Linux - NewbieThis Linux forum is for members that are new to Linux.
Just starting out and have a question?
If it is not in the man pages or the how-to's this is the place!
Welcome to LinuxQuestions.org, a friendly and active Linux Community.
You are currently viewing LQ as a guest. By joining our community you will have the ability to post topics, receive our newsletter, use the advanced search, subscribe to threads and access many other special features. Registration is quick, simple and absolutely free. Join our community today!

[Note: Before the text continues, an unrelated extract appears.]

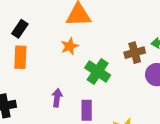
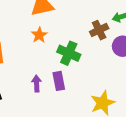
purple rectangle: (87, 110) -> (59, 81), moved

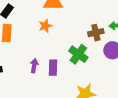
green cross: (69, 53) -> (78, 54), moved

Note that registered members see fewer ads, and ContentLink is completely disabled once you log in.
I'm having a bit of trouble setting up a linux cluster service and am hoping you can point me in the right direction. I'm a software developer and don't have much background with linux. So here's the details:
I have two laptops running Scientific Linux (basically redhat from my understanding), and set them up in a 2 node failover cluster. Got that working using conga- luci, ricci, and rgmanager.
My goal is to have the cluster manage and monitor the failover of a process- specifically a java program. I created a script to start the program and that runs fine on its own. The program is meant to run continuously, so the script doesn't ever exit. Using the cluster, I created a service and added the script as a resource. I'm having trouble running the service correctly though. I have tried two approaches with the service with varying results:
1. Simply ran the service with the script running in foreground. Script seems to start up the process, but the service seems to be stuck. If I refresh the page, it shows the service is running, but is then unable to stop the service. It is also unable to relocate the service.
2. Ran the service with the script running in the background. The service starts up fine, but it reruns the script every 10-20 seconds or so. So I end up with 5/6 processes running within the first minute.
So my question is can the cluster be used to monitor the process of my application? ideally if the process stops the cluster would try to restart or relocate it. if the cluster can be used, are there any ideas what i'm setting up wrong?
Also, is it the default behavior of a cluster service to rerun scripts that finish executing? I've been through the documentation but can't find anything useful on how a service with a script resource should be used- or any of the options available when configuring these.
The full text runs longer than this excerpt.